Branches at the edge of the frame could be avoided by making your distance to the subject larger, while zooming in.

It might be wise to use AI-generated content for small repairs sparingly. Not only because the photo will get a tag on social media saying it’s AI-generated, but also because of the upcoming costs involved with the use of AI-generated content. Adobe already announced a system of points for using it, and although this already led to a lot of angry reactions, I predict this will become the standard for every AI-content provider.

There is another way of preventing the use of AI-generated content. I’ve been looking at the way a lot of participants in my workshops work. Some of them are becoming less accurate in building up their composition. Yes, they will search for a subject as they are supposed to do, they will choose the best possible location in the frame, but they often neglect to address any disturbances in the frame or even the spacing between the elements in the frame and the borders of the frame.

If you don't want the sign in the frame, don't remove it in post. Walk a few meters and the sign won't be in the frame.

If you point out any of these issues in the field, they often refer to the post-processing workflow and mention how they will make use of AI generative content to remove the issues. What’s frustrating about it is how easily these small issues could be avoided in the first place. Just a small change in position, perspective, or focal length can be enough. These photographers are perhaps growing lazy because AI can fix everything.

Situations When AI Generative Content Can Be Avoided

I have a couple of examples that I have encountered in the last few months. However, I must mention that the photos I used to illustrate the example are taken from my archives.

Unwanted Elements at the Edge of the Frame

The most common issue with framing is unwanted elements that stick into the frame. Although it can’t be avoided every time, in most occasions it can be done easily. Always check the edges of the frame for these unwanted items and change your position, perspective, and focal length. This way you don’t need to use any kind of removal tools, let alone AI generative content.

Be careful in choosing your composition. Try to avoid things at the edge of the frame, like these roses. This way you don't have to repair things in post.
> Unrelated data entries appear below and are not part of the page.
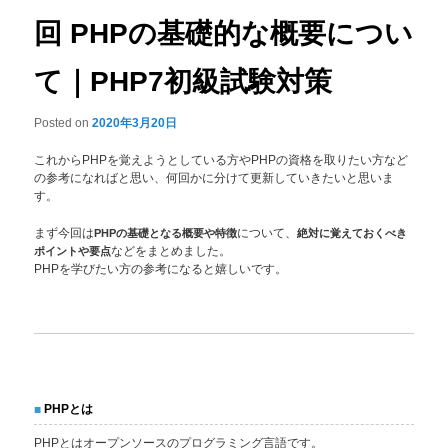
回 PHPの基礎的な概要につい
て｜PHP7初級試験対策
Posted on
2020年3月20日
これからPHPを覚えようとしている方やPHPの資格を取りたい方など
の参考になればと思い、何回かに分けて更新していきたいと思いま
す。
まず今回は
PHPの基礎となる概要や特徴
について、
絶対に覚えておくべき
ポイントや要点
などをまとめました。
PHPを学びたい方の参考になると嬉しいです。
PHPとは
PHPとはオープンソースのプログラミング言語です。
An Element That Is Blocking the View

If you run into a situation where something small gets in the way, try to find a solution for that. Often a step to the left or right can be enough; in other situations, it’s possible to step closer. There might be a situation when the disturbing elements can be used to your advantage by incorporating them in the composition.
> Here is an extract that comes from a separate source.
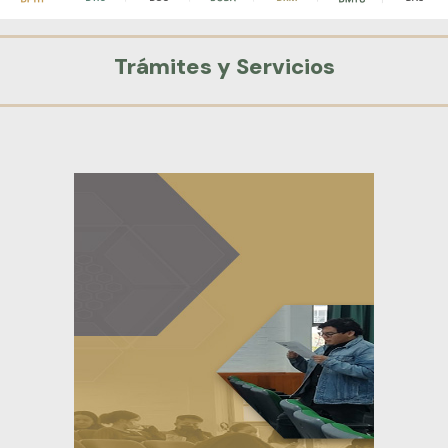
Trámites y Servicios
There were leaves in front of the view, so I used these in the composition instead of removing it in post with help of AI generated content.

People In the Frame

You often see examples of AI-generated content with public places where all people are removed. If that is the wish, perhaps it’s possible to wait a few minutes until the people are out of the frame. You can even ask people to wait a second before walking through the frame. However, if that’s not possible, it’s perhaps better to have these people in the frame. After all, that’s how reality is.

People in public places is normal. But if you don't want people in the frame, just wait until the right moment.

The Framing Is Too Tight

A common problem in composition is tight framing. If it works, it’s okay. However, if you need to correct for a tilted horizon, you might get into problems if the framing is too tight. This can be corrected with AI generative content, but it’s much easier to make the framing not that tight in the first place.

If the framing is too tight, it's easy to generate extra content with the help of AI. Or use a shorter focal length instead.

This also applies to the wrong framing. Changing a photo from a vertical orientation into a horizontal one by adding AI generative content can be avoided by taking different photos in a range of compositions and orientations. You can crop afterward.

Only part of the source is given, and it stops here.